Bash: Find folder containing two files

3

3

Hy, I got a large directory-tree. I want to find out all directories which contain a file, which name ends with ".ext1" and a file which name ends with ".ext2".

How is this possible? I thought about using two finds, one for ".ext1" and one for ".ext2", but then I need to find the intersection, how can this be done?

Thanks!

theomega

Posted 2010-09-15T12:29:24.090

Reputation: 934

Answers

5

Here's a relatively simple solution that runs find only once, stores its output in a temporary file and then splits out and collates the results for the two extensions.

tmp=$(mktemp)
find . -name '*.ext1' -o -name '*.ext2' | sort >"$tmp"
comm -12 <(<tmp sed -n 's!/[^/]*\.ext1$!!p' | sort) \
         <(<tmp sed -n 's!/[^/]*\.ext2$!!p' | sort)
rm "$tmp"

Another method is to run find to iterate over the directories and uses an auxiliary program to check whether a pattern has matches. Note that the existence check works in this case, but you need something more complicated if your search pattern doesn't match itself and is a possible file name.

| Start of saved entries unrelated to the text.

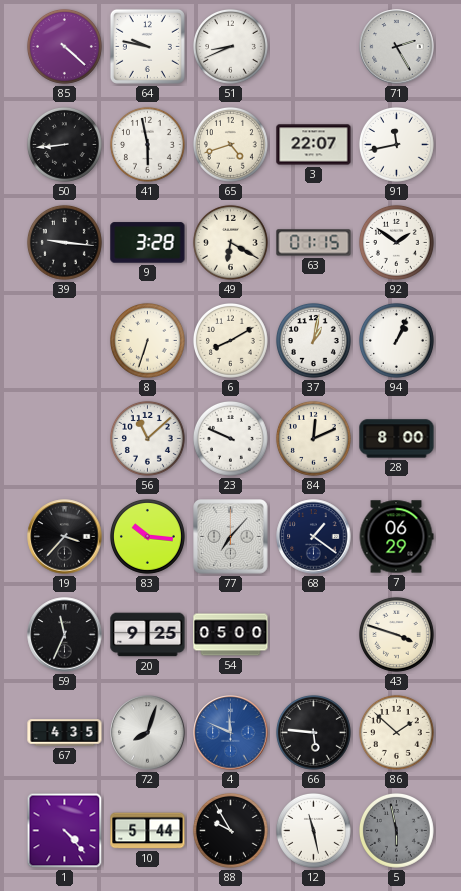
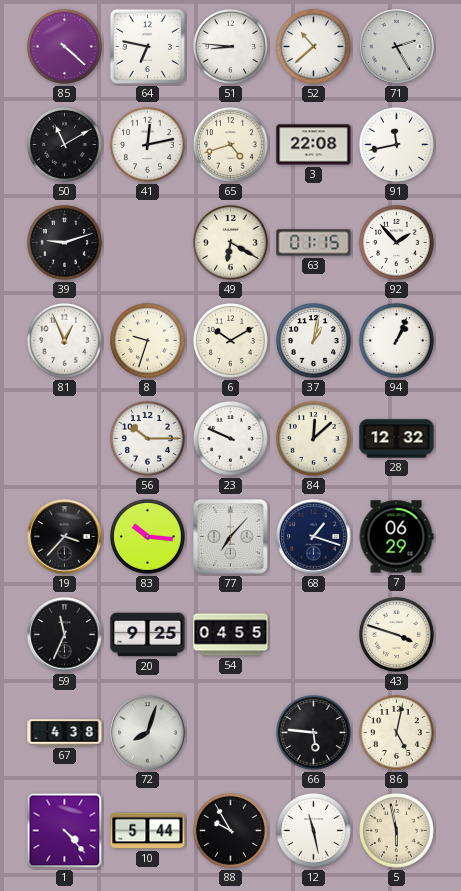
64: 9:47 -> 6:47
51: 8:41 -> 8:46
52: none -> 10:38
50: 8:44 -> 11:10
41: 5:58 -> 12:13
3: 22:07 -> 22:08
39: 9:16 -> 9:12
9: 3:28 -> none
92: 1:51 -> 1:53
81: none -> 12:56
8: 6:33 -> 9:33
6: 8:10 -> 10:10
56: 11:08 -> 10:15
84: 12:11 -> 12:08
28: 8:00 -> 12:32
68: 1:21 -> 1:18
54: 05:00 -> 04:55
67: 4:35 -> 4:38
4: 11:49 -> none
86: 1:52 -> 5:02
5 dial: grey -> cream
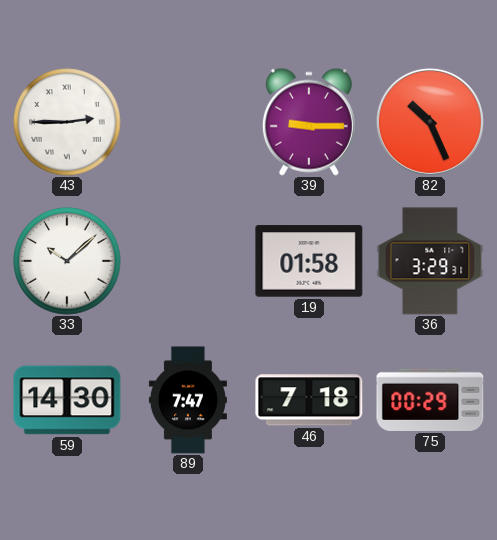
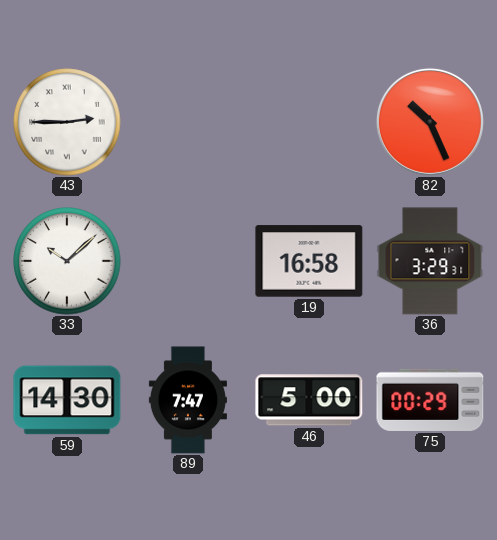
39: 9:15 -> none
19: 01:58 -> 16:58
46: 7:18 -> 5:00
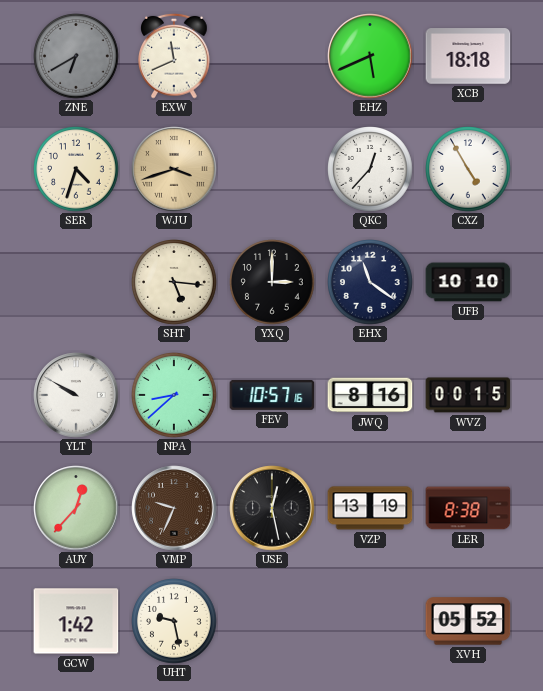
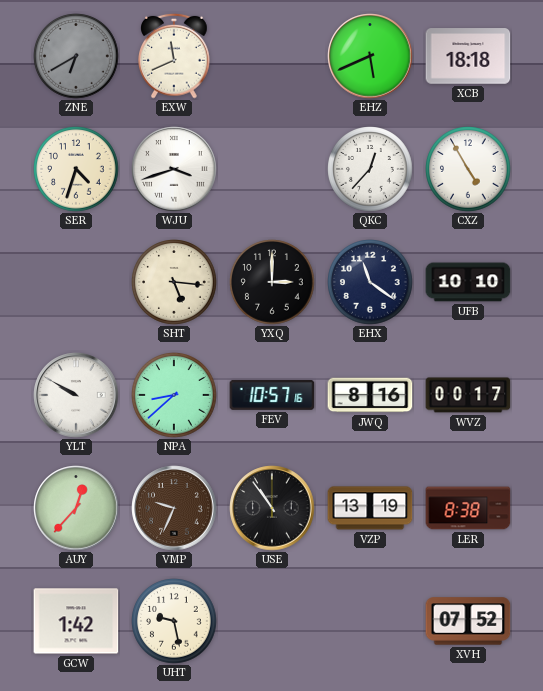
WJU dial: champagne -> white
WVZ: 00:15 -> 00:17
USE: 12:28 -> 10:54
XVH: 05:52 -> 07:52
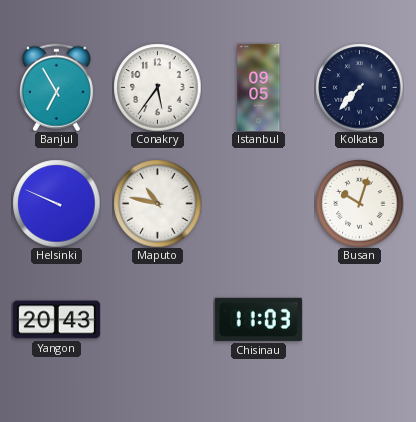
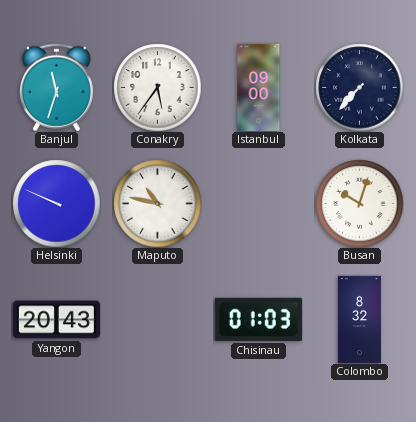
Banjul: 6:55 -> 11:33
Istanbul: 09:05 -> 09:00
Chisinau: 11:03 -> 01:03
Colombo: none -> 8:32
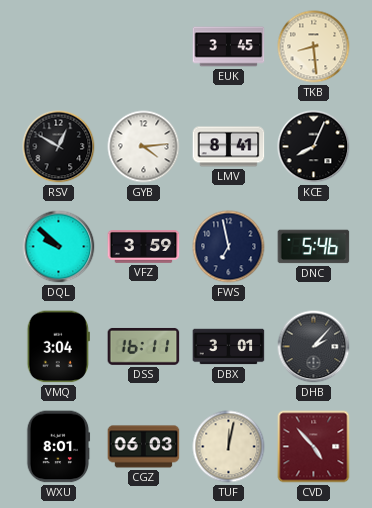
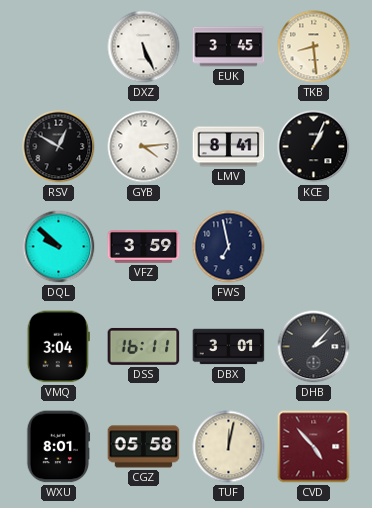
DXZ: none -> 5:26
KCE: 8:04 -> 1:04
DNC: 5:46 -> none
CGZ: 06:03 -> 05:58
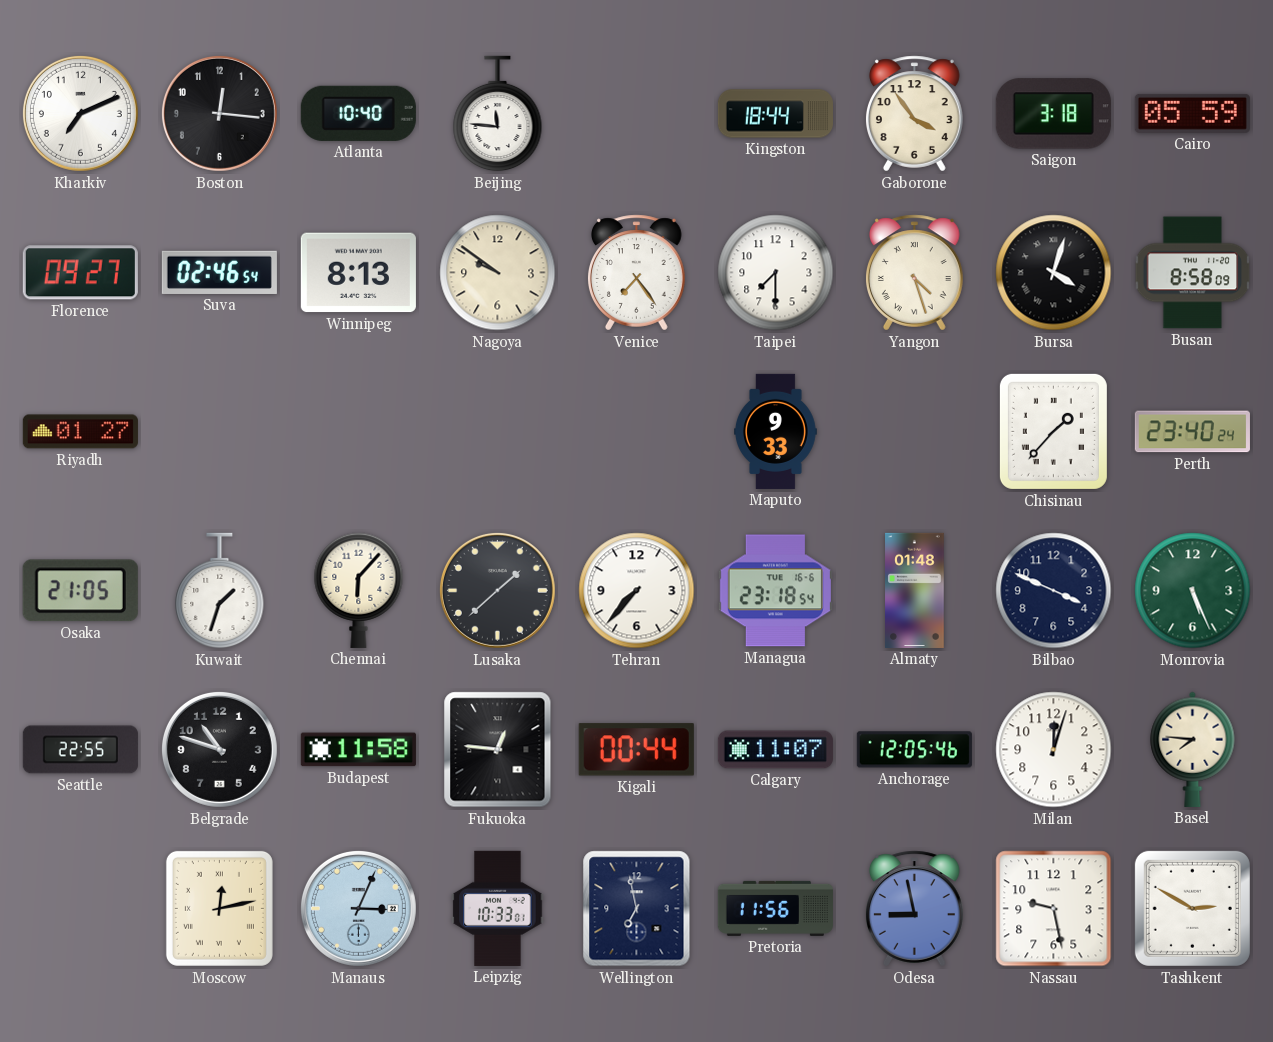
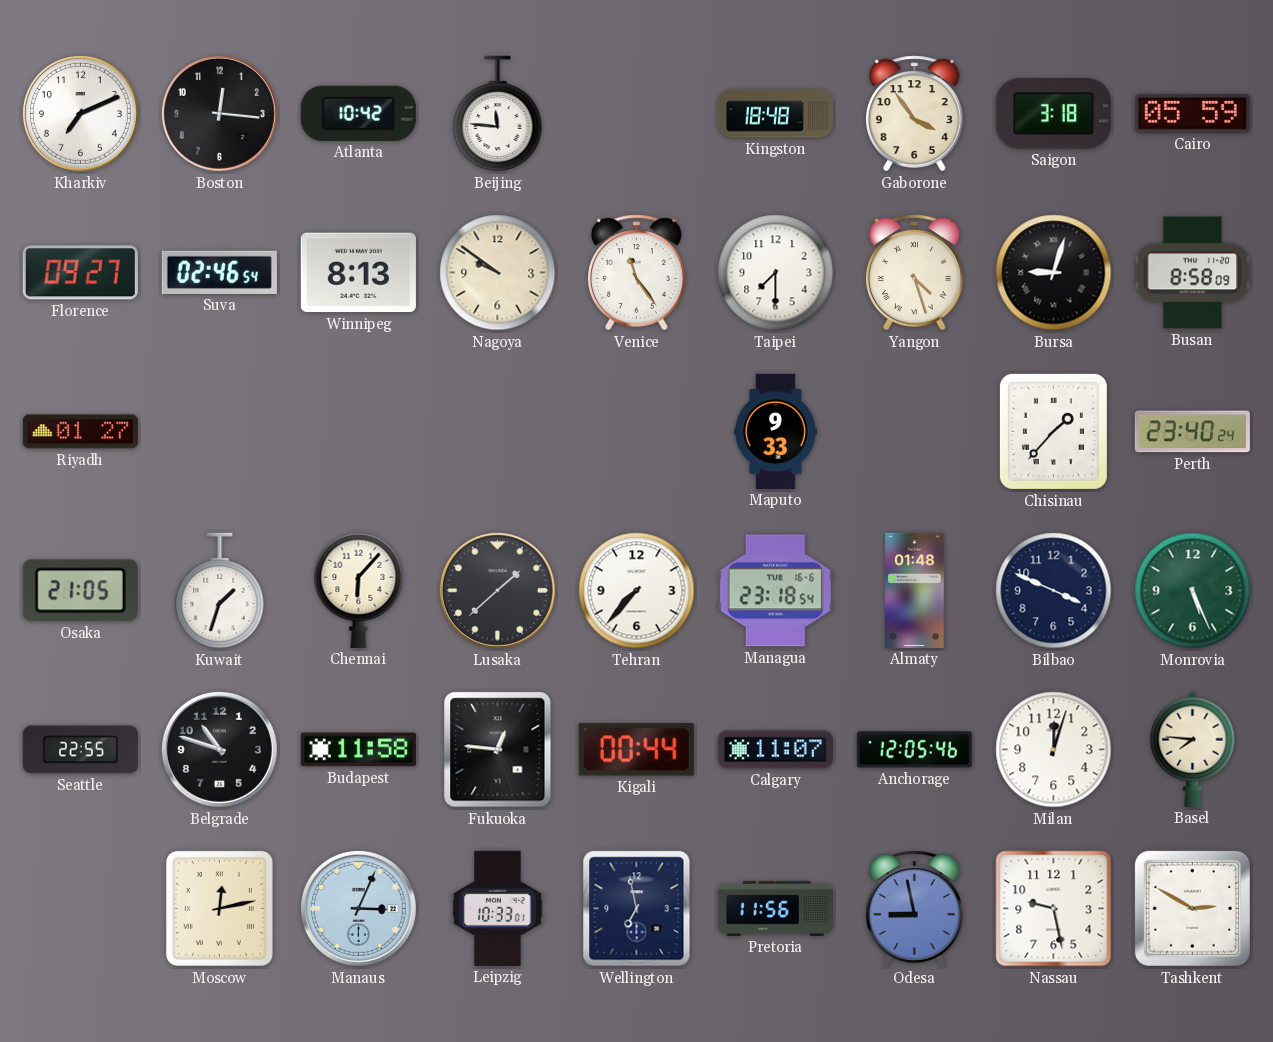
Atlanta: 10:40 -> 10:42
Kingston: 18:44 -> 18:48
Venice: 7:24 -> 11:24
Bursa: 4:03 -> 9:03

find . -type d -exec sh -c '{ set "$0"/*.ext1; [ -e "$1" ]; } &&
                            { set "$0"/*.ext2; [ -e "$1" ]; }' {} \;

Here's a zsh solution that operates like this last command:

echo **/*(/e\''set -- $REPLY/*.ext1(N[1]) $REPLY/*.ext2(N[1]); ((#==2))'\')

Here's another zsh solution that looks for *.ext1 and selects only the directories that also have *.ext2:

echo ./**/*.ext1(e\''REPLY=${REPLY:h}; set -- $REPLY/*.ext2(N); ((#))'\')

Here's a partial Perl solution; due to the vicissitudes of Perl's globbing, it won't work if directory names contain spaces (there are ways to fix this, but I can't find one that's remotely elegant).

perl -l -MFile::Find -e \
  'find {no_chdir => 1,
         wanted => sub {<$_/*.ext1> and <$_/*.ext2> and print}}, "."'

Gilles 'SO- stop being evil'

Posted 2010-09-15T12:29:24.090

Reputation: 58 319

2

If you know the exact name of each file:

find start_dir -type d -exec test -e {}/file.ext1 -a -e {}/file.ext2 \; -print

The exceptionally ugly hack will work if all you know are the extensions:

find start_dir -type d -execdir bash -c 'shopt -s nullglob; eval '\''test -n "$(echo '{}'/*.ext1)" -a -n "$(echo '{}'/*.ext2)"'\''' \; -print

It could also be pretty slow if you have a lot of directories to search.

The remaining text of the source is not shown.